Exercise directions — Read the records and gather each line that includes "place".

Task material —

-=-=-

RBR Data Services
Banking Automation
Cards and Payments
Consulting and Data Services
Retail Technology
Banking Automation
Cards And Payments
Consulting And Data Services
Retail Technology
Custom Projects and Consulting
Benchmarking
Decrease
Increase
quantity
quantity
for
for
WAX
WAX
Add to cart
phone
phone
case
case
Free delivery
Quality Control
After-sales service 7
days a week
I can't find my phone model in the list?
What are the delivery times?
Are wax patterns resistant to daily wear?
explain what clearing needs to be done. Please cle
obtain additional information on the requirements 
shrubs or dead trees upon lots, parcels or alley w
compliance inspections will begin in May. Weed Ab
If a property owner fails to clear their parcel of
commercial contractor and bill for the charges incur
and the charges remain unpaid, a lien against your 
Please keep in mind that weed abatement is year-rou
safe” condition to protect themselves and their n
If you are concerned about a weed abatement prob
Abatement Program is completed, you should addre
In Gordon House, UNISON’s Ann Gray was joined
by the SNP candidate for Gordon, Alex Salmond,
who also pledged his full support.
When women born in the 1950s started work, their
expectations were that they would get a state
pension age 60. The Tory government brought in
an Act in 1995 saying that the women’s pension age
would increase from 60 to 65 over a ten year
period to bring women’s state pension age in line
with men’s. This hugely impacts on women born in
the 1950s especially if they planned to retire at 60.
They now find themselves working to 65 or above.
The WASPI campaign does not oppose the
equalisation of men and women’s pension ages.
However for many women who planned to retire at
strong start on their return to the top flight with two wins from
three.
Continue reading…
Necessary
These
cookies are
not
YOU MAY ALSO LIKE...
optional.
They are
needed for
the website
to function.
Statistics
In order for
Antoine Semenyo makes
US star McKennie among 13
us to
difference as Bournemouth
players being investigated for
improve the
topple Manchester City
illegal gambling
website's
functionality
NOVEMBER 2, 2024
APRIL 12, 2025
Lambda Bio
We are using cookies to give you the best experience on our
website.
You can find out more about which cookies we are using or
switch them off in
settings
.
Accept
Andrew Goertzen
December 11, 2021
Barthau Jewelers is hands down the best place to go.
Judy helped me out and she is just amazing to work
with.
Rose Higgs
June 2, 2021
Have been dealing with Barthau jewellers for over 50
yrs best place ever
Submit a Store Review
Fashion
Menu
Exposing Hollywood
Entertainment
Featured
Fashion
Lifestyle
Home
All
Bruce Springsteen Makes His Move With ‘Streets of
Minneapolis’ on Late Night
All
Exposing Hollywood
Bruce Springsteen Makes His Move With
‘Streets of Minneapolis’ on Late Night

-=-=-

Exercise answer —
Barthau Jewelers is hands down the best place to go.
yrs best place ever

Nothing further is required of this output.